Jonathan Safran Foer’s impressive follow-up to Everything Is Illuminated, Extremely Loud and Incredibly Close, is making its way to the big screen, and despite the talent that’s being put behind it, my guess is that it won’t be a much better book-to-screen adaptation than Liev Schreiber’s Illuminated was. Extremely Loud follows a precocious boy — an amateur inventor, jewelry designer, astrophysicist, tambourine player, and pacifist — as he searches for a lock that matches a mysterious key left behind by his father, who died in the 9/11 attack. That story is intertwined with the story of his grandparents, whose lives are blighted by the firebombing of Dresden.

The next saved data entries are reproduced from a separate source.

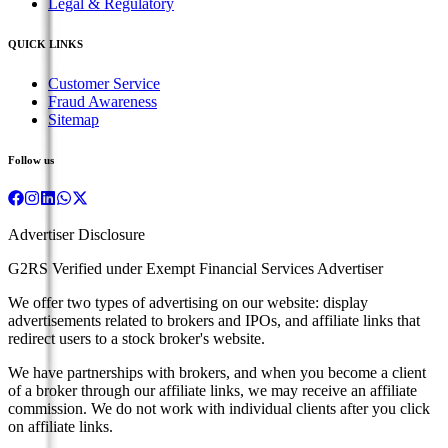
Legal & Regulatory
QUICK LINKS
Customer Service
Fraud Awareness
Sitemap
Follow us
Advertiser Disclosure
G2RS Verified under Exempt Financial Services Advertiser
We offer two types of advertising on our website: display
advertisements related to brokers and IPOs, and affiliate links that
redirect users to a stock broker's website.
We have partnerships with brokers, and when you become a client
of a broker through our affiliate links, we may receive an affiliate
commission. We do not work with individual clients after you click
on affiliate links.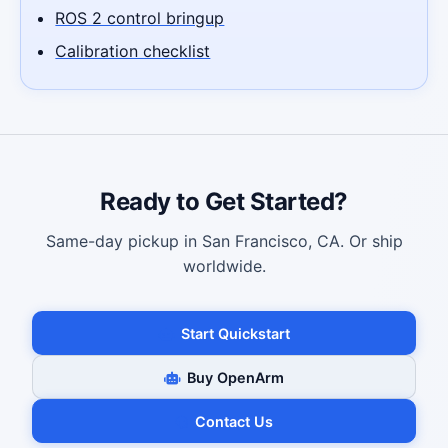
ROS 2 control bringup
Calibration checklist
Ready to Get Started?
Same-day pickup in San Francisco, CA. Or ship
worldwide.
Start Quickstart
Buy OpenArm
Contact Us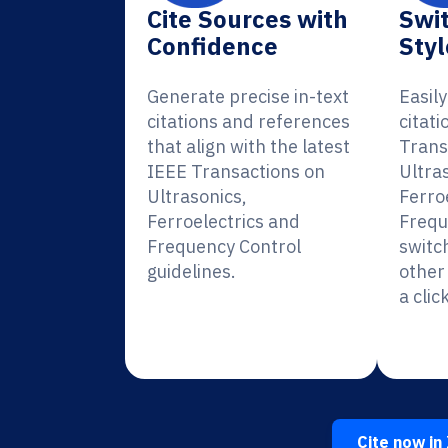
Cite Sources with
Swit
Confidence
Styl
Generate precise in-text
Easil
citations and references
citati
that align with the latest
Trans
IEEE Transactions on
Ultra
Ultrasonics,
Ferro
Ferroelectrics and
Frequ
Frequency Control
switc
guidelines.
other 
a click
Cite now in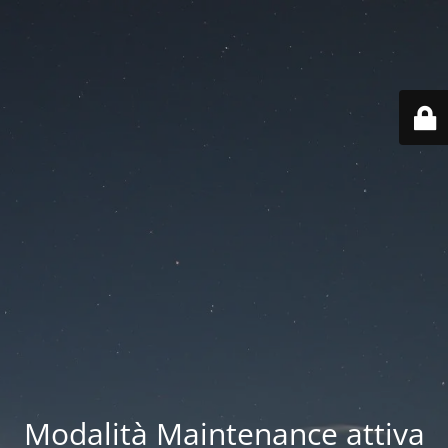
Modalità Maintenance attiva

Foer’s first two novels are less about story, and more about his brilliant use of language (and he is a hell of a novelist) so this is going to be a difficult book to adapt successfully. I was moved by Extremely Loud, but I don’t remember much about the story, to be honest. But if there’s anyone who can wrangle a good movie out of a novel, it’s Stephen Daldry, who has signed on to direct Extremely Loud. Daldry gave us one of the best coming of age movies of the last decade, in Billy Elliot, before moving on to the Oscar nominated The Hours and The Reader. I hope he takes a more buoyant approach to Extremely Close.

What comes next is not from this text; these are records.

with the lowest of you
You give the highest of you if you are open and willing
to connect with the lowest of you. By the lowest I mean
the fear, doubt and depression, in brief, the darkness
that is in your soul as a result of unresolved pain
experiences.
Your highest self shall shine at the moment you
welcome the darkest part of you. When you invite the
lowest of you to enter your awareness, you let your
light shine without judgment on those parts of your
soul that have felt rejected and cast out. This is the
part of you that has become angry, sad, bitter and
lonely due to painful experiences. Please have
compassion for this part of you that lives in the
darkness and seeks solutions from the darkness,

Eric Roth is penning the screenplay. Roth is a decent screenwriter (Munich, The Good Shepard, Ali, but he needs a director who can reign him in, lest you get Forrest Gump or The Curious Case of Benjamin Button. I wouldn’t bet my life on this movie behind made, either: Scott Rudin, who is producing, has basically secured the rights to every decent piece of literature to come out in the last decade, and a lot of them fall by the wayside after he realizes how difficult they are to adapt to the screen (I believe Rudin tried to bring both A Heartbreaking Work of Staggering Genius and Me Talk Pretty One Day to the big screen without success.
In related news, Safron Foer is something of a sanctimonious ass (must be a mark of the trade), who recently wrote a book on the food industry that encouraged everyone to give up meat. He had a lot of great conclusions, but was so smug about it, that he reminded me of Bill Hick’s screed about non-smokers: “A bunch of obnoxious self-righteous slugs; I’d quit smoking if I didn’t think I’d become one of you.” I think that was the effect of Foer’s Eating Animals on some: Yeah. He had some great points, but I’d rather die seven years early than be like that patronizing sanctimonious fuck.
In other words: He’s not a very premium person.